There are two definitions given in Guillemin and Pollack for smoothness

Definition 1: A mapping $f$ of an open set $U \subseteq \mathbb{R}^n$ into $\mathbb{R}^m$ is called smooth if it has continuous partial derivatives of all orders

Definition 2: A map $f : X \to \mathbb{R}^m$ defined on an arbitrary subset $X \subseteq \mathbb{R}^n$ is smooth if for every $x \in X$ there exists an open set $U \subseteq \mathbb{R}^n$ containing $x$ and a smooth map (in the sense of definition 1) $F : U \to \mathbb{R}^m$ such that $F$ equals $f$ on $U \cap X$

Now I'm slightly unsure what the authors mean by "Show that smooth functions on $\mathbb{R}^k$ considered as a subset of $\mathbb{R}^l$ are the same as usual." but based on the answer here I guess that means I have to show that Definition 1 $\iff$ Definition 2 in this case

Also I'm sure the authors mean to consider the topological embedding of $\mathbb{R}^k$ into $\mathbb{R}^l$, which I'll denote by $\phi[\mathbb{R}^k]$

I managed to show Definition 1 $\implies$ Definition 2 in this case

Proof: Suppose that $f : \phi[\mathbb{R}^k] \to \mathbb{R}^m$ is smooth in the sense of Definition 1. Then define $\varphi : \mathbb{R}^l \to \phi[\mathbb{R}^k]$ by $\varphi(x_1, ..., x_n, .., x_l) = (x_1, .., x_n, 0, .., 0)$ and note that $\varphi$ is smooth (in the sense of definiton 1).
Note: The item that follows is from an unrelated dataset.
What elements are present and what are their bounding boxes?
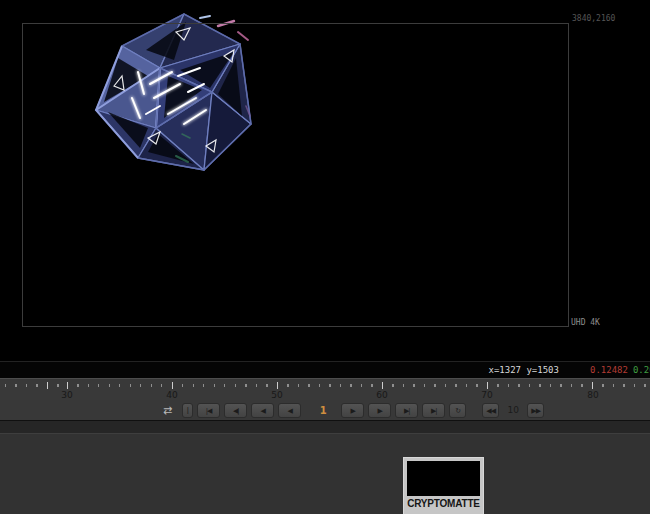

Then define $F : \mathbb{R}^l \to \mathbb{R}^m$ by $F = f \circ \varphi$. This map is smooth in the sense of definition 1 since $\mathbb{R}^l$ is an open subset of $\mathbb{R}^l$ and the composition of smooth maps is known to be smooth. Furthermore $F$ equals $f$ on $\mathbb{R}^l \cap \phi[\mathbb{R}^k] = \phi[\mathbb{R}^k]$. So definition 1 implies definition 2. $\square$

I'm not sure how to show that Definition 2 implies definition one. I could let $f : \phi[\mathbb{R}^k] \to \mathbb{R}^m$ a map and suppose that for each $x \in \phi[\mathbb{R}^k]$ there existed an open set $U \subseteq \mathbb{R}^l$ containing $x$ and a smooth map $F : U \to \mathbb{R}^m$ such that $F$ equals $f$ on $U \cap X$, but after that I'm unsure how to show that $f$ is smooth in the sense of definition 1


EDIT: I think there's a big error in my proof that Definition 1 $\implies$ Definition 2 because $\phi[\mathbb{R}^k]$ isn't even an open set of $\mathbb{R}^l$ so we can't suppose that $f$ is smooth in the sense of definition 1.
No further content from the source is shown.